A CARREIRA DOS JOGADORES:

- A reportagem anotou o início do vínculo com cada clube nos bancos de dados BID, Transfermarkt e O Gol, excluindo vínculos inferiores a 90 dias
- No BID, focou vínculos após os 23 anos, considerando a presença de contratos não profissionais anteriores
- Em casos de ausência de informações sobre rescisão no BID, registrou o fim do vínculo como a data de término do contrato ou início do contrato subsequente
- Em O Gol, que fornece dados por temporada e não por datas exatas, considerou o início do vínculo no começo da temporada
- Elaborou tabelas correlacionando os identificadores dos times entre os três bancos de dados
- Construiu tabela de consenso diária para cada jogador, anotando o time ao qual estavam vinculados de acordo com os diferentes bancos de dados.

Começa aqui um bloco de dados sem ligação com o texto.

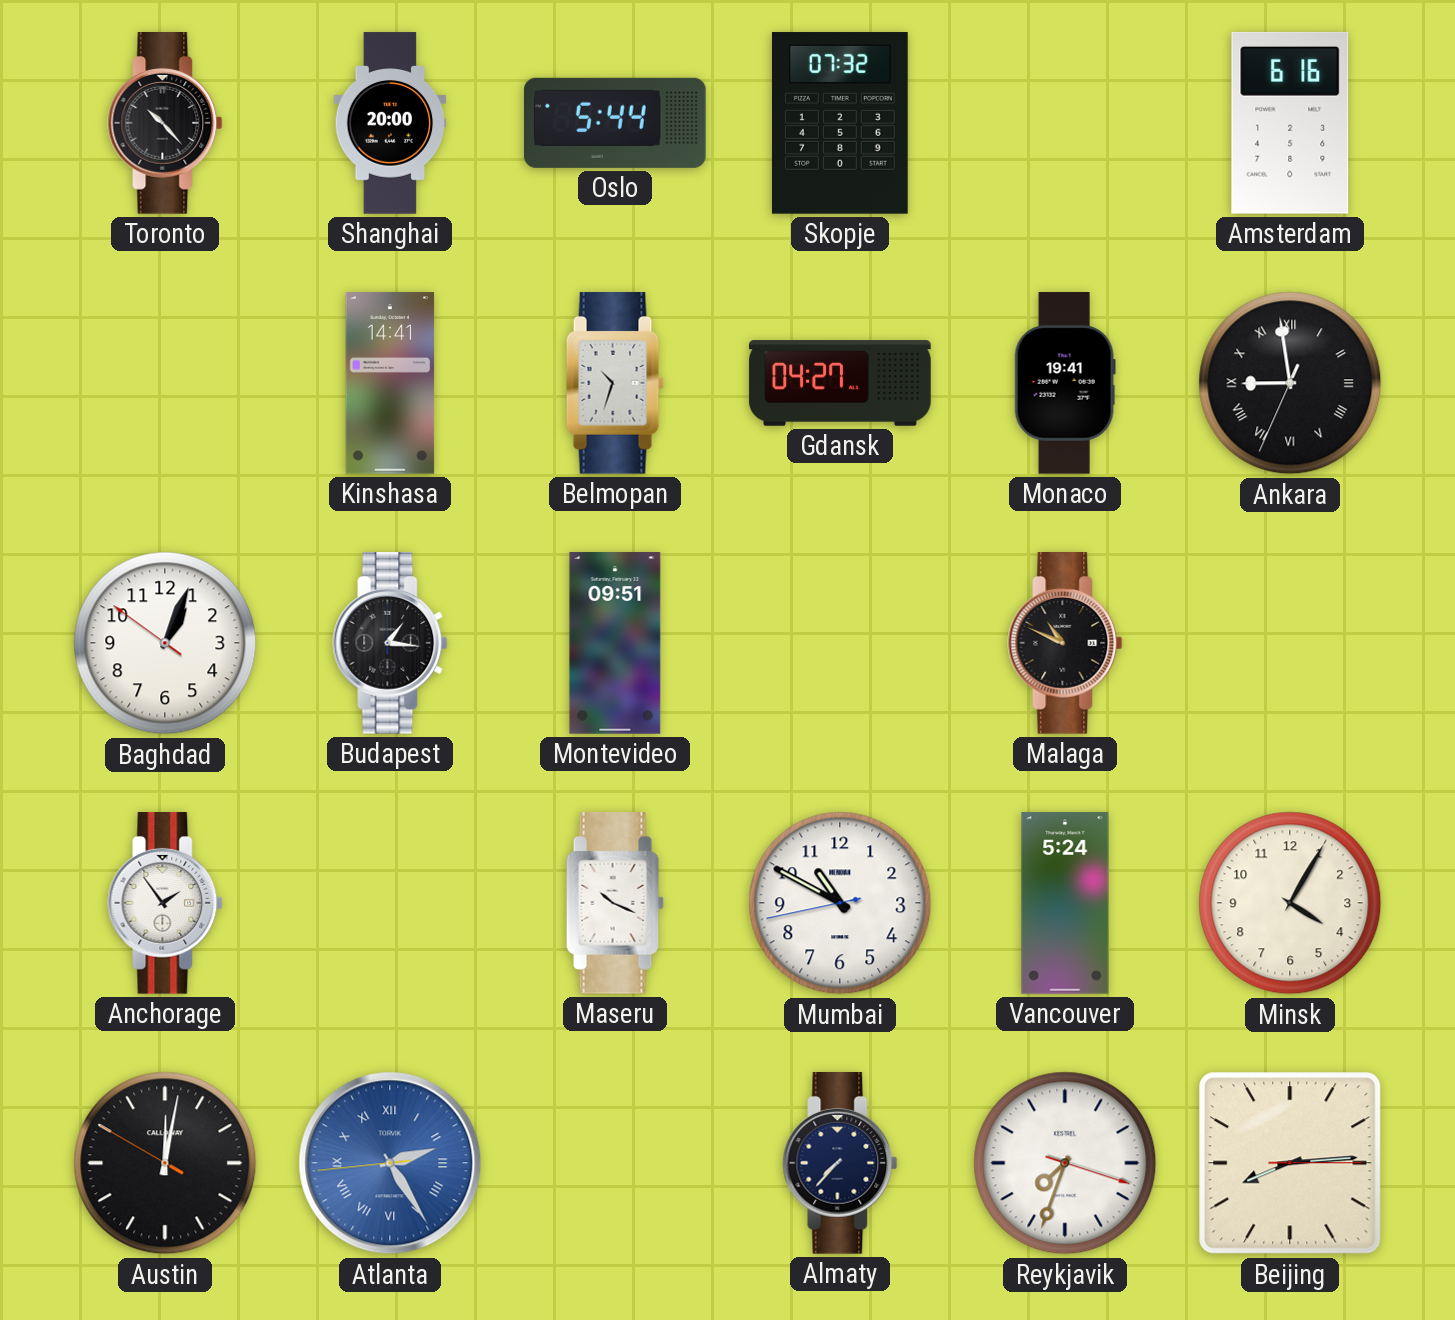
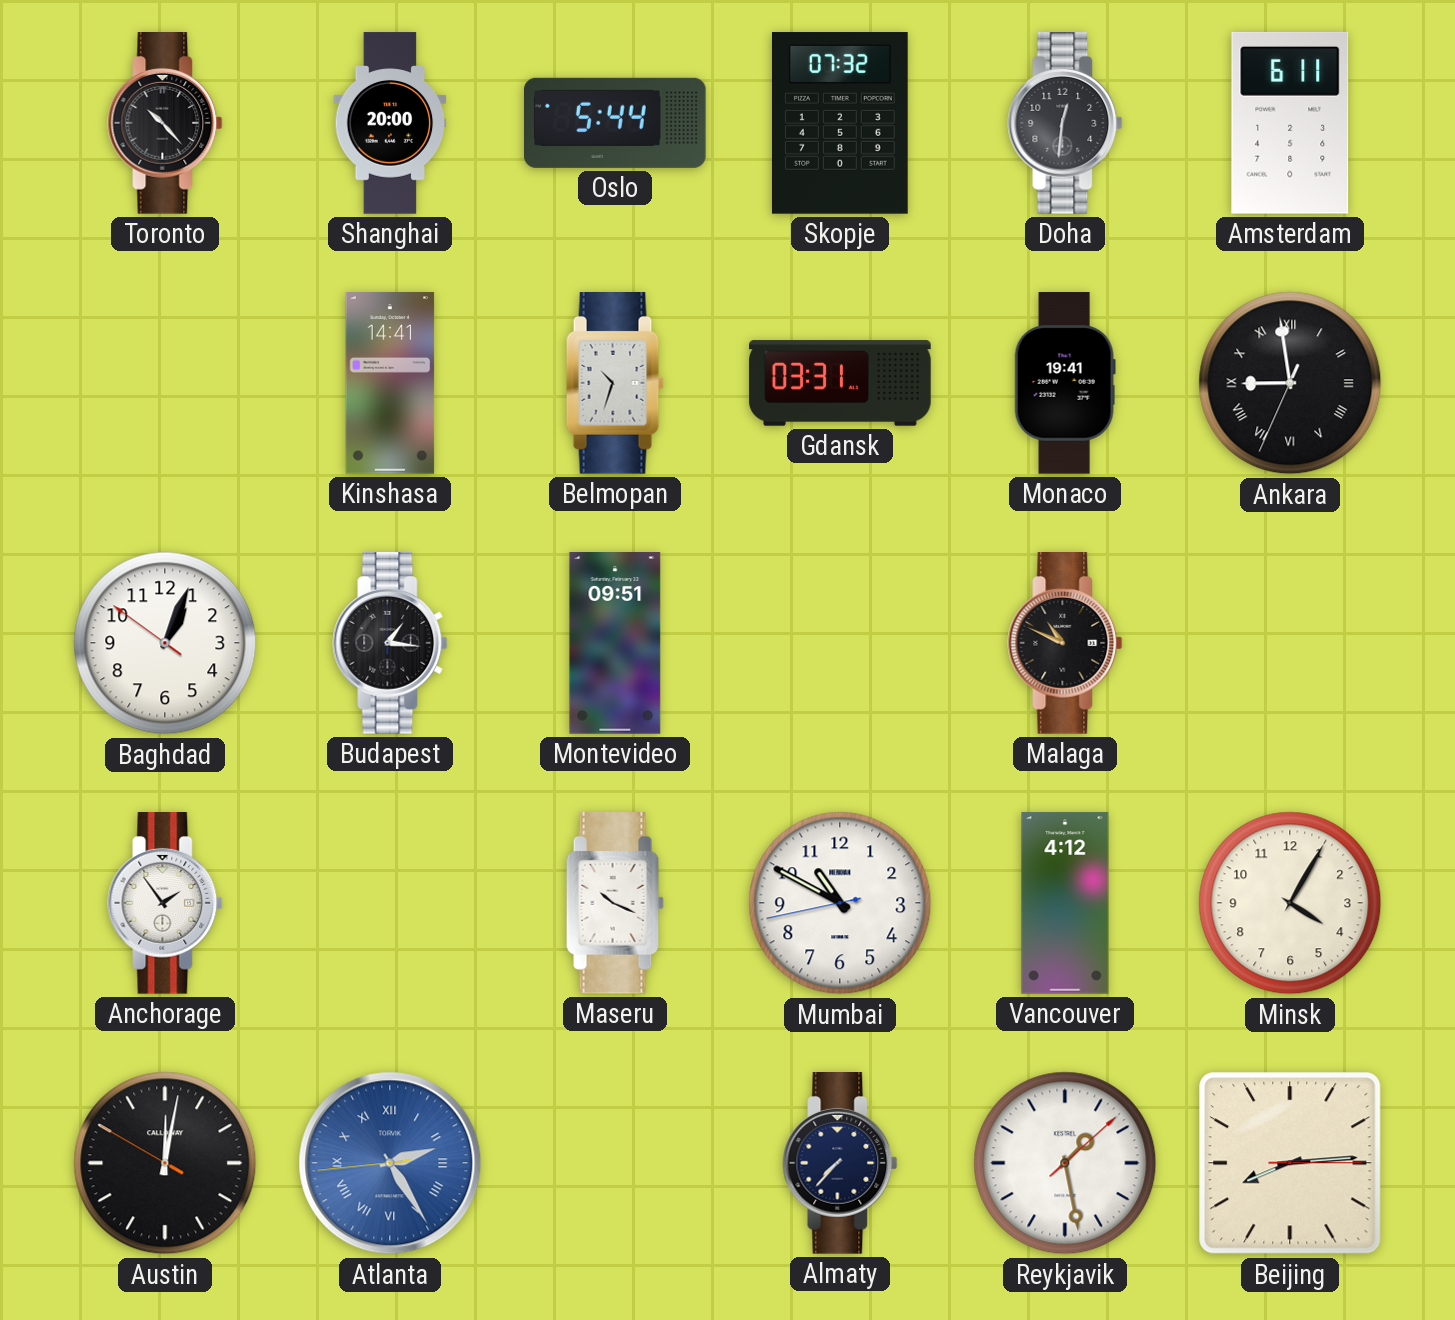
Doha: none -> 12:31
Amsterdam: 6:16 -> 6:11
Gdansk: 04:27 -> 03:31
Vancouver: 5:24 -> 4:12
Reykjavik: 7:33 -> 1:28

VALOR DE MERCADO DOS JOGADORES AO LONGO DA CARREIRA:

A reportagem obteve o valor médio de mercado dos jogadores dos times em que cada jogador atuou, segundo o Transfermarkt, no qual usuários debatem a partir de dados quantitativos o valor de um atleta (quem determina os números finais são diretores regionais).

Na ausência de um valor anual, optou por uma média entre o valor anterior do jogador e o valor médio do time. Em caso de ausência total de valores de mercado, utilizou valor médio do time ao qual estavam vinculados.

Como o valor de mercado tem elementos subjetivos e qualitativos, a reportagem optou por dividir os jogadores em oito níveis, assim, os analisa por ordem de grandeza.